Il decreto legge 64/2014 (attualmente oggetto di discussione in senato e denominato decreto “bonus” o “Irpef” o “spending review”) prevede anche un intervento significativo in materia di appalti pubblici.
L’obiettivo di razionalizzazione della spesa pubblica viene perseguito dal testo normativo, in vigore già dal 24 aprile, riducendo il numero delle stazioni appaltanti.
Viene in particolare modificato l’art. 33 del Codice dei contratti pubblici, , il cui comma 3-bis viene interamente sostituito dall’articolo 9, comma 4 del decreto-legge 24 aprile 2014, n. 66. Con la nuova versione del comma 3-bis si prescrive che “I Comuni non capoluogo di provincia procedono all’acquisizione di lavori, beni e servizi nell’ambito delle unioni dei comuni di cui all’articolo 32 del decreto legislativo 15 agosto 2000, n. 267, ove esistenti, ovvero costituendo un apposito accordo consortile tra i comuni medesimi e avvalendosi dei competenti uffici, ovvero ricorrendo ad un soggetto aggregatore o alle province, ai sensi della legge 7 aprile 2014, n. 56. In alternativa, gli stessi Comuni possono effettuare i propri acquisti attraverso gli strumenti elettronici di acquisto gestiti da Consip S.p.A.o da altro soggetto aggregatore di riferimento”.
Pertanto sono 4 le strade a disposizione dei comuni per l’acquisto di beni o servizi:
1) Unioni dei comuni
2) Accordi consortili tra amministrazioni
3) Apposito soggetto aggregatore o centrale di committenza
4) Strumenti elettronici gestiti da Consip o da altro aggregatore
Una novità importante del decreto è la creazione di “soggetti aggregatori”, che si aggiungono a Consip S.p.A. ed alle centrali di committenza, per gli acquisti delle pubbliche amministrazioni.
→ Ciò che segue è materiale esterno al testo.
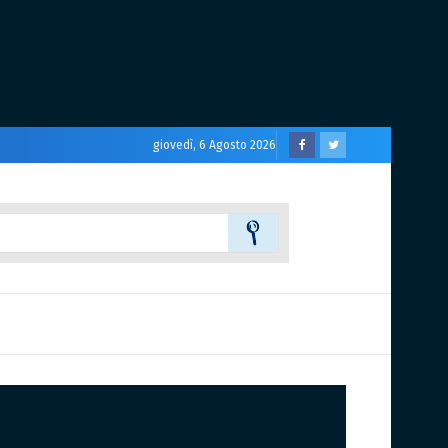
giovedì, 6 Agosto 2026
I nuovi organismi sono istituiti fino ad un numero di 35 sul territorio nazionale.
Il decreto 66 mira a ridurre la spesa pubblica anche tramite la riduzione dell’importo dei contratti stipulati già in essere, ad opera del comma 8 dell’art. 8.
Tale comma sancisce che, al fine di realizzare l’obiettivo di riduzione della spesa per beni e servizi, le amministrazioni pubbliche sono autorizzate a ridurre gli importi dei contratti in essere, aventi ad oggetto acquisto o fornitura di beni e servizi, nella misura del 5% del predetto importo per tutta la durata dei contratti, con facoltà di rinegoziare le prestazioni contrattuali.
Resta salvo il potere di recedere senza penali del prestatore di beni e servizi, ove tale facoltà sia esercitata entro 30 giorni dalla data di conversione del decreto legge.
In ogni caso, a norma della lettera b), per i contratti stipulati dopo l’entrata in vigore del provvedimento, le stesse amministrazioni devono assicurare che gli importi e i prezzi contrattuali non siano superiori a quelli derivati, o derivabili, dalla riduzione del 5% di cui sopra o ai prezzi di riferimento, ove esistenti.
Tale comma è stato oggetto di perplessità da parte dei tecnici del Senato. In una nota si sottolinea che i contratti che dovrebbero essere tagliati sono stati “regolarmente stipulati dalle amministrazioni iure privatorum con terzi” e questo potrebbe innescare “meccanismi di contenzioso, con gli affidatari da cui potrebbero derivare nuovi o maggiori oneri di spesa per le Pa e non la neutralizzazione di parte dei risparmi attesi”.